Tapi apakah kepercayaan Cohen dibenarkan? Jawabannya lebih rumit dari yang Anda kira.
Misi Restrukturisasi: Dari Dinosaurus Ritel hingga Pemain Diversifikasi
Ketika Cohen mengambil peran CEO pada akhir 2023, GameStop menghadapi masalah inti: bisnis ritel game fisik tradisional sedang mengalami penurunan struktural. Jadi dia beralih secara drastis. Perusahaan merambah ke barang koleksi, memindahkan aset kripto ke neraca keuangannya, dan mulai mengurangi jejak toko fisiknya.
Strategi ini tampaknya berhasil dengan cara yang tak terduga. Meskipun segmen pendapatan terbesar perusahaan—penjualan perangkat keras (konsol dan perlengkapannya)—menurun 5% selama 10 bulan pertama 2025, ini merupakan perlambatan signifikan dibandingkan kuartal sebelumnya. Kekhawatiran utama adalah perangkat lunak, yang turun 27% dari tahun ke tahun dan kini menghasilkan bagian pendapatan terkecil.
Lalu ada barang koleksi. Segmen bisnis yang sedang berkembang ini—menjual pakaian, mainan, kartu perdagangan, dan gadget—bertumbuh 55% dalam periode yang sama. Itu adalah cerita pertumbuhan yang Cohen butuhkan, dan kenyataannya mulai terwujud.
Angka-angkanya Membaik (Tapi Jadi Apa?)
Posisi keuangan GameStop benar-benar membaik. Perusahaan menghasilkan $0,67 laba per saham terdilusi selama 10 bulan pertama 2025, sebuah lonjakan besar dari periode yang sama tahun lalu. Arus kas dari operasi meningkat secara signifikan karena perusahaan memangkas biaya dan menjual aset yang berkinerja buruk.
Namun di sinilah skeptisisme mulai muncul: GameStop diperdagangkan sekitar 2,3 kali pendapatan dengan kapitalisasi pasar sebesar $9,7 miliar. Hanya satu analis Wall Street yang mengikuti saham ini, dan analis tersebut memproyeksikan EPS 2026 mendekati $1 dan total pendapatan sebesar $4,16 miliar—keduanya menunjukkan pertumbuhan dari tahun ke tahun.

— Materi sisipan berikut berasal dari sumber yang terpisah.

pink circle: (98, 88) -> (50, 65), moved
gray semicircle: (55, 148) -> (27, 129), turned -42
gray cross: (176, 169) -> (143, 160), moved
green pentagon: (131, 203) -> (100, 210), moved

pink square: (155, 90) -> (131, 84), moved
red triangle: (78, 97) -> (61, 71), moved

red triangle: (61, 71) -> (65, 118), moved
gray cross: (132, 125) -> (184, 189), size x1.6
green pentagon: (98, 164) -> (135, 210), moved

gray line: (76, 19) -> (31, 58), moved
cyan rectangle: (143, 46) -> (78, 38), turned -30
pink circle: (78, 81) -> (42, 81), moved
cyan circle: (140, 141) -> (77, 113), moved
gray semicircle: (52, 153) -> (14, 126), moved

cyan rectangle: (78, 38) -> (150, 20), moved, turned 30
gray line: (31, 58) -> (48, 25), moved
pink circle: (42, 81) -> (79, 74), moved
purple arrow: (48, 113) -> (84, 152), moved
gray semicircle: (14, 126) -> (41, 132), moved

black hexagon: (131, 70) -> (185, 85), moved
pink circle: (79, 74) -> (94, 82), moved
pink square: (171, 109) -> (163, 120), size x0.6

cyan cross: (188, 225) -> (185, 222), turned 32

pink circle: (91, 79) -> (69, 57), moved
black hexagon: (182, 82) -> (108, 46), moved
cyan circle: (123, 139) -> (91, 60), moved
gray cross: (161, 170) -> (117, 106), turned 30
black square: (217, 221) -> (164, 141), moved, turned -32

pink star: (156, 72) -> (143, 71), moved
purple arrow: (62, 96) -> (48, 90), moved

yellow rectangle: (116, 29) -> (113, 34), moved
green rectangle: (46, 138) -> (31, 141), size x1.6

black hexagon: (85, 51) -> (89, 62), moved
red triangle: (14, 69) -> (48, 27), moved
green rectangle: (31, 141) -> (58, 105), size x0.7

Berdasarkan metrik tersebut, GameStop diperdagangkan sekitar 22 kali laba masa depan.
Untuk perusahaan yang masih belum menstabilkan segmen bisnis terbesarnya dan secara esensial sedang menguji model bisnis baru, valuasi ini terasa terlalu tinggi. Tentu, Cohen bisa terus memangkas biaya dan mengembangkan barang koleksi. Tapi sampai pendapatan benar-benar menunjukkan titik infleksi dan kembali ke pertumbuhan yang berkelanjutan, multiple tersebut tampak terlalu optimistis.
Keyakinan vs. Skeptisisme
Pembelian sebesar $10,5 juta dari Cohen benar-benar menunjukkan bahwa dia percaya pada apa yang akan datang. Investasi pribadinya menciptakan insentif yang nyata dan menyelaraskan kepentingan. Tapi keyakinan saja tidak menjamin hasil, terutama ketika investor masih membayar valuasi premium.

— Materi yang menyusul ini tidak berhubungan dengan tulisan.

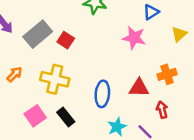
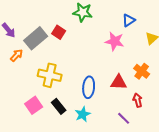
red square: (66, 40) -> (59, 32), moved
orange arrow: (14, 74) -> (17, 55), moved
orange cross: (167, 74) -> (142, 71), turned -35
cyan star: (117, 127) -> (83, 114), moved

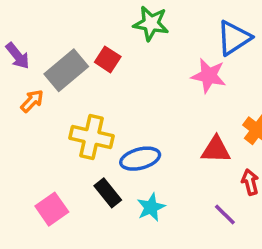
blue triangle: (129, 20) -> (234, 38), size x1.5
blue ellipse: (89, 87) -> (140, 159), moved, turned 70
pink square: (34, 105) -> (52, 209), moved

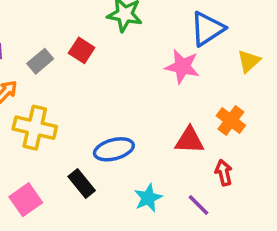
gray rectangle: (66, 70) -> (40, 61), size x0.6
yellow cross: (92, 137) -> (35, 128), moved
cyan star: (151, 207) -> (148, 198), moved

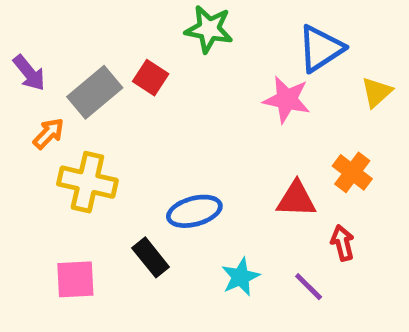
gray rectangle: (40, 61) -> (95, 92), size x1.5
pink square: (26, 200) -> (75, 279), turned 32

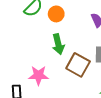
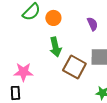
pink star: (38, 75) -> (23, 72), moved

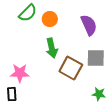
purple semicircle: (92, 24) -> (89, 25), size x1.5

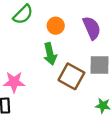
orange circle: (50, 19) -> (56, 26), moved

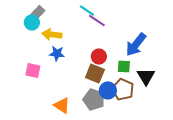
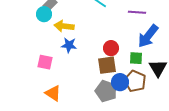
purple line: (97, 20) -> (137, 12), moved, turned -30
brown square: (95, 73) -> (107, 65), turned -30
orange triangle: (62, 105) -> (53, 93), moved

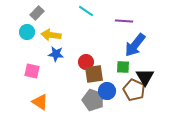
cyan circle: (44, 14) -> (27, 32), moved
red circle: (111, 48) -> (86, 62), moved
brown pentagon: (135, 81) -> (134, 90), moved

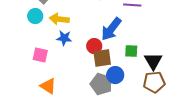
blue arrow: (135, 45) -> (111, 29), moved
brown pentagon: (134, 90) -> (154, 82), moved, turned -30

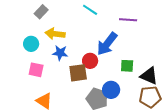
cyan circle: (35, 16) -> (31, 44), moved
brown square: (102, 58) -> (78, 73), moved
black triangle: (153, 61) -> (149, 76), turned -36

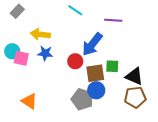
gray rectangle: (41, 12) -> (17, 11), moved
cyan circle: (31, 44) -> (12, 51), moved
pink square: (36, 70) -> (21, 58), moved
brown square: (78, 73) -> (95, 73), moved

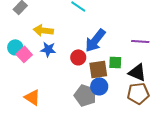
purple line: (113, 20) -> (140, 41), moved
pink square: (21, 58) -> (24, 54), turned 35

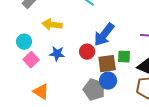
blue star: (48, 49) -> (57, 54), moved
pink square: (24, 54) -> (31, 60), moved

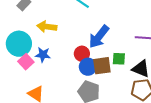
cyan circle: (24, 42) -> (19, 44), size x1.6
blue star: (57, 54) -> (43, 55), moved
blue circle: (108, 81) -> (88, 67), moved

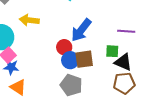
blue star: (43, 55) -> (11, 67), moved
green square: (119, 59) -> (112, 51), moved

Pertumbuhan barang koleksi itu nyata dan berpotensi signifikan. Peningkatan arus kas juga terasa nyata. Disiplin biaya tampaknya tulus. Namun tantangan utama—apakah GameStop dapat berkembang dari retailer yang sedang berjuang menjadi bisnis yang stabil dan tumbuh—masih belum terbukti. Segmen perangkat keras belum benar-benar stabil, dan transformasi seperti ini membutuhkan waktu untuk divalidasi.

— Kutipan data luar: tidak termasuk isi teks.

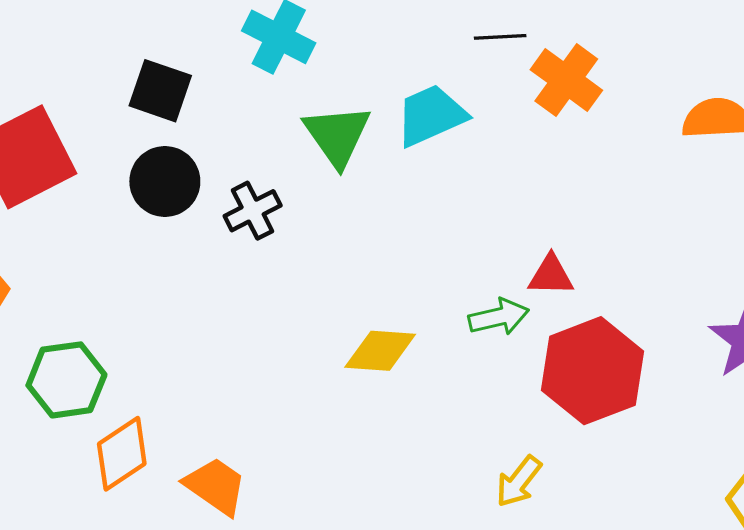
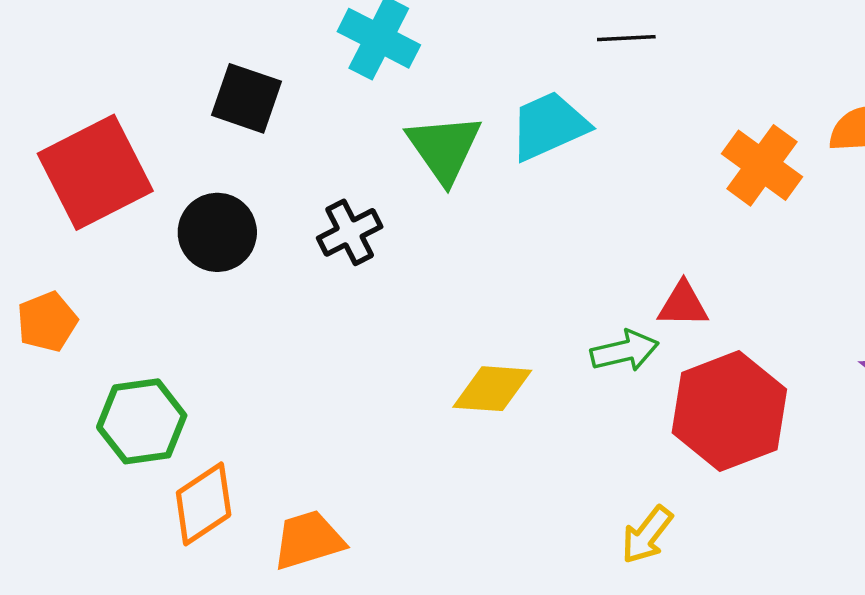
orange cross: (566, 80) -> (762, 165), moved
black circle: (165, 181) -> (217, 232), moved
orange trapezoid: (216, 486) -> (308, 540), turned -52

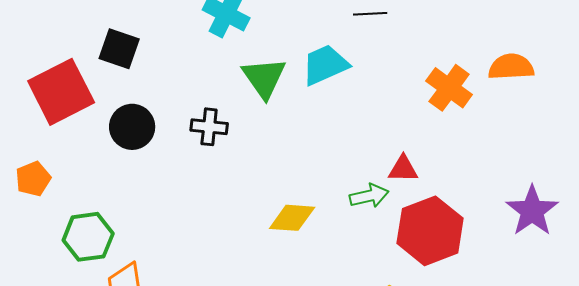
black square: (247, 98) -> (119, 49), moved
black cross: (350, 232) -> (209, 127), turned 33

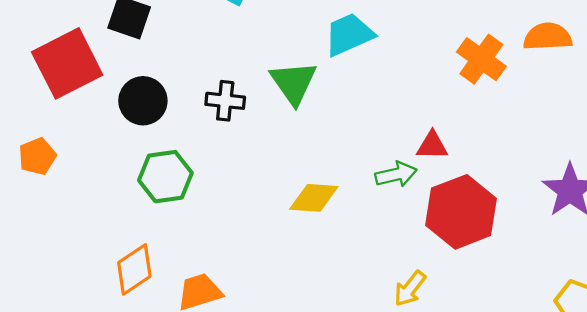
green triangle: (264, 78) -> (293, 83), moved
green hexagon: (88, 237) -> (165, 177), moved

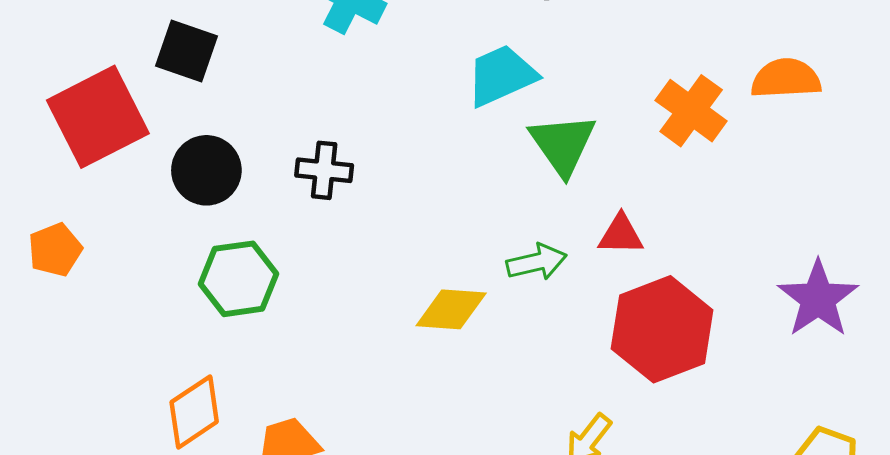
green triangle: (293, 83) -> (563, 144), moved
green arrow: (396, 174) -> (537, 262), moved

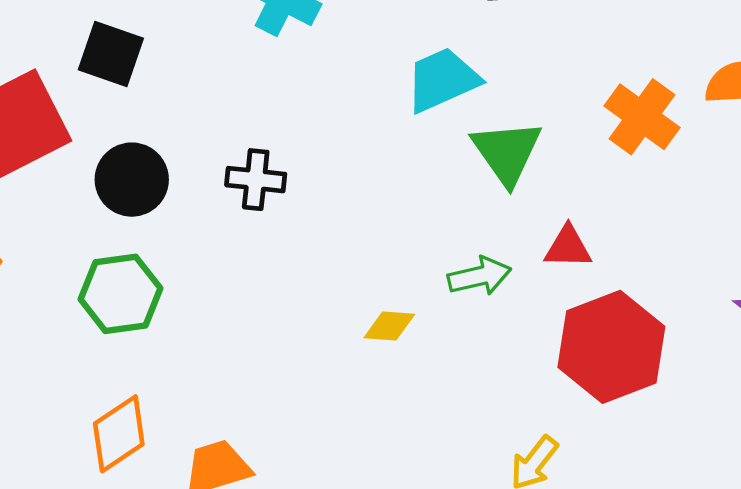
green hexagon: (239, 279) -> (120, 294), moved
yellow diamond: (451, 309) -> (389, 326), size x0.7

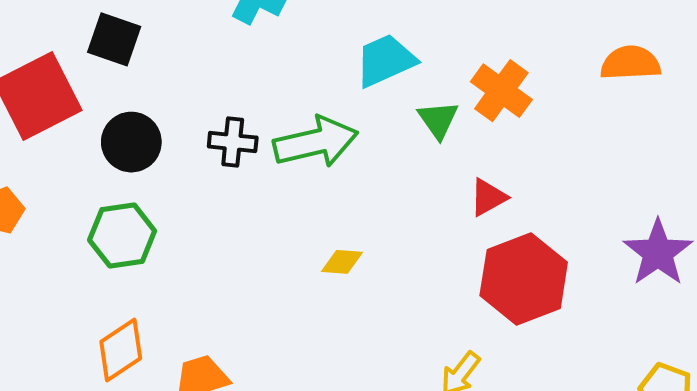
orange cross: (642, 117) -> (501, 91), moved
green triangle: (507, 152) -> (438, 120), size x0.7
red triangle: (568, 247) -> (488, 197), turned -30
green arrow: (479, 276) -> (316, 142), moved, size x1.6

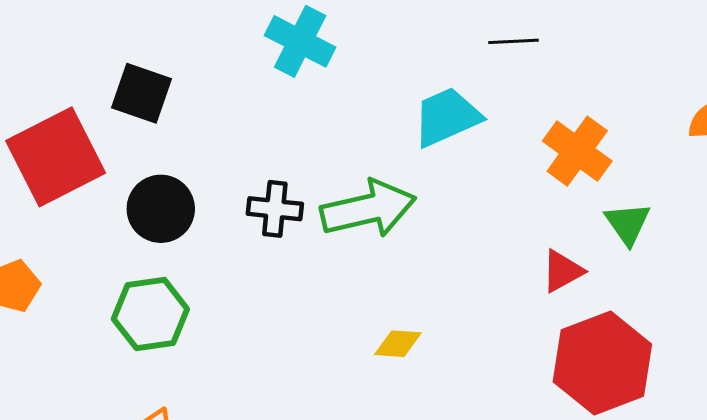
green triangle: (438, 120) -> (628, 224), moved

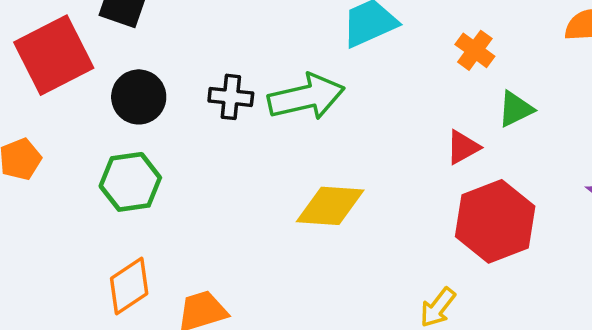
orange cross: (577, 151) -> (475, 50), size x0.7
green triangle: (628, 224) -> (516, 109), turned 39
yellow diamond: (398, 344) -> (330, 206), size x1.8

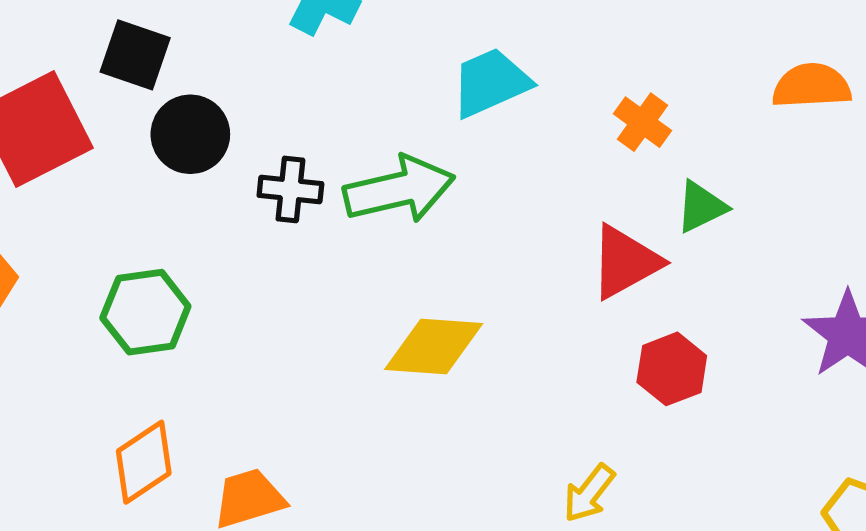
black circle: (139, 97) -> (190, 134), moved
red triangle: (463, 147) -> (625, 262), size x1.5
red hexagon: (495, 221) -> (672, 369), size x0.6

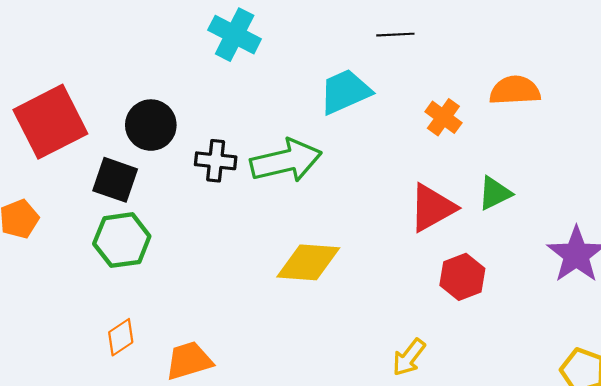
black square: (135, 55) -> (115, 180), moved
orange semicircle: (812, 86) -> (515, 90), moved
green triangle: (701, 207) -> (495, 193), moved
orange diamond: (144, 462) -> (121, 337), size x0.7

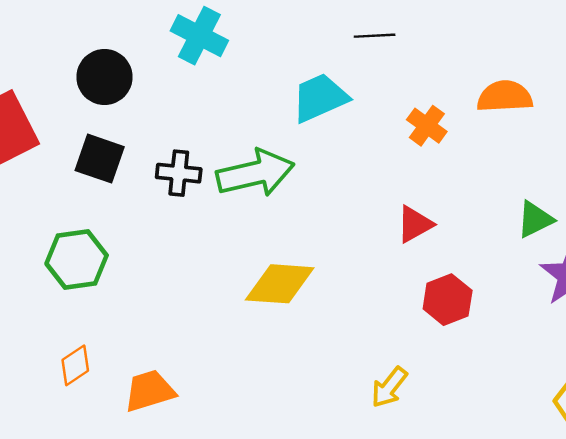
black circle: (151, 125) -> (104, 77), moved
black square: (115, 180) -> (100, 159), moved
green triangle: (495, 193) -> (535, 219), moved
red triangle: (432, 208) -> (415, 224), size x0.7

GameStop telah beralih dari narasi “bisnis yang sekarat” menjadi “restrukturisasi dengan hasil awal yang campur aduk.” Itu adalah kemajuan. Apakah itu cukup untuk membenarkan valuasi saat ini? Itu adalah pertanyaan yang harus dijawab secara independen oleh setiap investor.